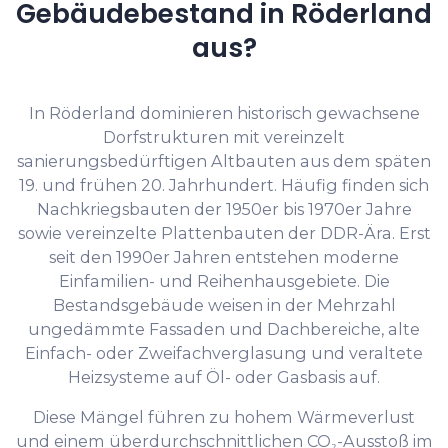
Gebäudebestand in Röderland
aus?
In Röderland dominieren historisch gewachsene
Dorfstrukturen mit vereinzelt
sanierungsbedürftigen Altbauten aus dem späten
19. und frühen 20. Jahrhundert. Häufig finden sich
Nachkriegsbauten der 1950er bis 1970er Jahre
sowie vereinzelte Plattenbauten der DDR-Ära. Erst
seit den 1990er Jahren entstehen moderne
Einfamilien- und Reihenhausgebiete. Die
Bestandsgebäude weisen in der Mehrzahl
ungedämmte Fassaden und Dachbereiche, alte
Einfach- oder Zweifachverglasung und veraltete
Heizsysteme auf Öl- oder Gasbasis auf.
Diese Mängel führen zu hohem Wärmeverlust
und einem überdurchschnittlichen CO₂-Ausstoß im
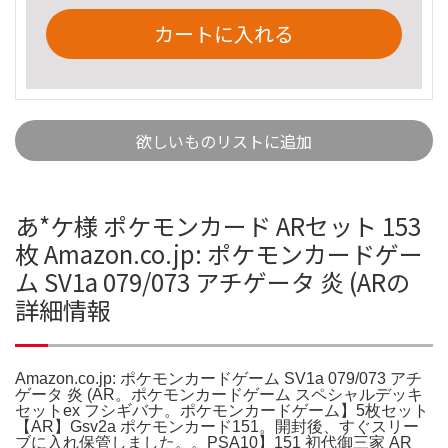
カートに入れる
欲しいものリストに追加
あ*ケ様 ポケモンカード ARセット 153
枚 Amazon.co.jp: ポケモンカードゲー
ム SV1a 079/073 アチゲータ 炎 (ARの
詳細情報
Amazon.co.jp: ポケモンカードゲーム SV1a 079/073 アチ
ゲータ 炎 (AR。ポケモンカードゲーム スペシャルデッキ
セットex フシギバナ。ポケモンカードゲーム】5枚セット
【AR】Gsv2a ポケモンカード151。開封後、すぐスリー
ブに入れ保管しました。。PSA10】151 初代御三家 AR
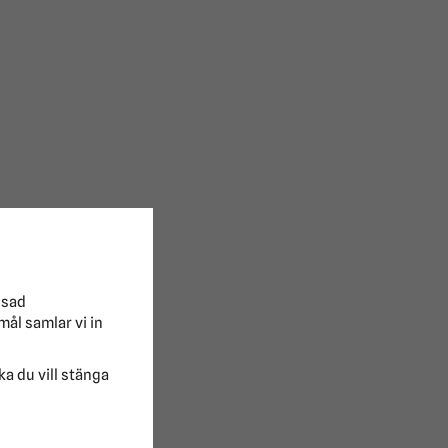
 och hantering från
on med små rörelser
ssad
mål samlar vi in
lka du vill stänga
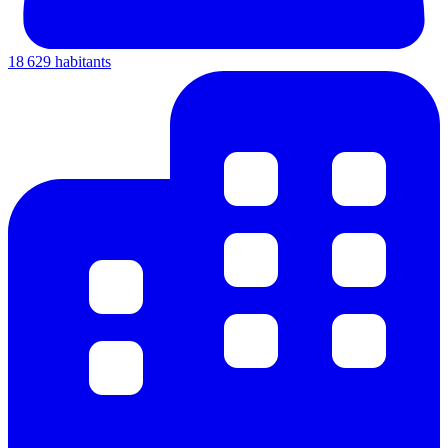
18 629 habitants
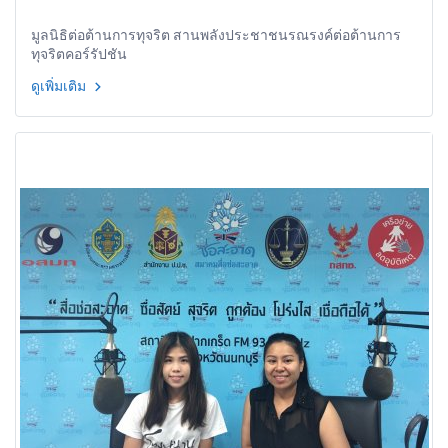
มูลนิธิต่อต้านการทุจริต สานพลังประชาชนรณรงค์ต่อต้านการ
ทุจริตคอร์รัปชัน
ดูเพิ่มเติม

========

# [Problem requirements]
Give back only the lines from the one that carries "seit den 1990er Jahren entstehen moderne" through the final line above, both included. Drop all pictures.

# [Exercise answer]
seit den 1990er Jahren entstehen moderne
Einfamilien- und Reihenhausgebiete. Die
Bestandsgebäude weisen in der Mehrzahl
ungedämmte Fassaden und Dachbereiche, alte
Einfach- oder Zweifachverglasung und veraltete
Heizsysteme auf Öl- oder Gasbasis auf.
Diese Mängel führen zu hohem Wärmeverlust
und einem überdurchschnittlichen CO₂-Ausstoß im
カートに入れる
欲しいものリストに追加
あ*ケ様 ポケモンカード ARセット 153
枚 Amazon.co.jp: ポケモンカードゲー
ム SV1a 079/073 アチゲータ 炎 (ARの
詳細情報
Amazon.co.jp: ポケモンカードゲーム SV1a 079/073 アチ
ゲータ 炎 (AR。ポケモンカードゲーム スペシャルデッキ
セットex フシギバナ。ポケモンカードゲーム】5枚セット
【AR】Gsv2a ポケモンカード151。開封後、すぐスリー
ブに入れ保管しました。。PSA10】151 初代御三家 AR
 och hantering från
on med små rörelser
ssad
mål samlar vi in
lka du vill stänga
18 629 habitants
มูลนิธิต่อต้านการทุจริต สานพลังประชาชนรณรงค์ต่อต้านการ
ทุจริตคอร์รัปชัน
ดูเพิ่มเติม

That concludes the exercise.